In paragraph 86 of its Decision, the Committee described what it considered to be the settled and uncontroversial principle that a tribunal may commit an excess of powers not only by purporting to exercise a jurisdiction that it does not possess, but also by failing to exercise a jurisdiction that it in fact does possess. In so doing, the Committee stated that "neither party disputes" this proposition.
39.
It is true, however, that the Respondent - although only in its Memorial, and not in its subsequent written submissions on annulment or during the hearing - made the arguments relating to the issue that are enumerated in paragraph 59 of its Request. The Committee interpreted the Respondent during the oral hearing as - at least - not stressing this argument any longer, but accepts that it was not formally abandoned. As such, the phrase "neither party disputes" could be seen as a clerical or similar error, which in no way affects the merits of the Decision.
40.
Accordingly, and for the sake of accuracy, the first sentence of paragraph 86 of the Decision shall be rectified by the deletion of the words ", and neither party disputes." Respondent’s Request is thus granted in this respect.

(g) Whether the Committee erred in summarizing the arguments of the Respondent in relation to the treatment by the Tribunal of the Tucumán claims (paragraph 93 of the Decision)

41.
As with the majority of its specific requests for rectification, the Respondent has failed to identify, in this particular request, any clerical, arithmetical or similar error susceptible of rectification. Once again, its objective appears to be to have the Committee substantially alter the summary, in paragraph 93 of the Decision, of what it appreciated as the most relevant aspects of the parties’ positions concerning the issue under consideration. It goes without saying that such a summary could obviously be approached in a number of different ways. The important point, however, is that paragraph 93 contains no identifiable error.

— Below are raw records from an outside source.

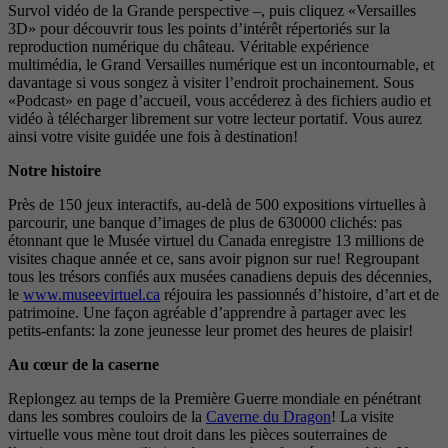
Survol vidéo de la Grande perspective –, puis cliquez «Versailles
3D» pour découvrir tous les points d’intérêt répertoriés sur la
reproduction numérique du château. Véritable expérience
multimédia, le Grand Versailles numérique est un incontournable, et
davantage si vous songez à visiter l’endroit prochainement. Sous
«Podcast» en page d’accueil, vous accéderez à des fichiers audio et
vidéo à télécharger librement sur votre lecteur portatif. Vous aurez
ainsi votre visite guidée une fois à destination!
Notre histoire
Près de 150 jeux interactifs, au-delà de 500 expositions virtuelles à
parcourir, une banque d’images de plus de 630000 clichés: pas
étonnant que le Musée virtuel du Canada enregistre 13 millions de
visites chaque année et ce, sans avoir pignon sur rue! Regroupant
tous les trésors confiés aux musées canadiens depuis des décennies,
le
www.museevirtuel.ca
réjouira les passionnés d’histoire, d’art et de
patrimoine. Une façon agréable d’apprendre à partager avec les
petits-enfants: la zone jeunesse leur promet des heures de plaisir!
Au cœur de la caserne
Replongez au temps de la Première Guerre mondiale en pénétrant
dans les sombres couloirs de la
Caverne du Dragon
! La visite
virtuelle vous mène tout droit dans les pièces souterraines de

On the contrary, the Committee is of the opinion that it captures the essence of the Respondent’s submissions, in particular as they were developed in the oral hearings.
42.
For these reasons, this element of Argentina’s Request is denied.

D. COSTS

43.
In its Decision, the Committee determined that "in the light of the importance of the arguments advanced by the parties in connection with this case, [it] considers it appropriate that each party bear its own expenses incurred with respect to this annulment proceeding..." The same cannot, however, be said of the present phase of the proceeding. Indeed, in all but two instances, the Committee has found that the various requests that comprise Respondent’s Request are not only unfounded but inappropriate, consisting essentially of attempts to re-argue substantive elements of the Committee’s Decision.
44.
In the circumstances, the Committee finds that each party shall bear all of its own costs incurred in connection with the Request for Supplementation and Rectification of the Committee’s Decision, but that Argentina shall pay the entirety of the fees and expenses incurred by the Committee in connection with the above-mentioned request of Argentina.

E. DECISION

45.
For the foregoing reasons, the Committee DECIDES:

(a) Respondent’s Request for a supplementary decision is denied;

(b) Respondent’s Requests for rectification are denied, with the exception of the following:

(i) The third sentence of paragraph 72 of the Decision is rectified by the substitution of the word "Claimants" for the word "Respondent",

(ii) The first sentence of paragraph 86 of the Decision is rectified by the deletion of the words and neither party disputes."

(c) Each party shall bear all of its own costs incurred in connection with the Request for Supplementation and Rectification of the Committee’s Decision, and Respondent shall pay the entirety of the fees and expenses of the Committee in connection with the above-mentioned request of Argentina.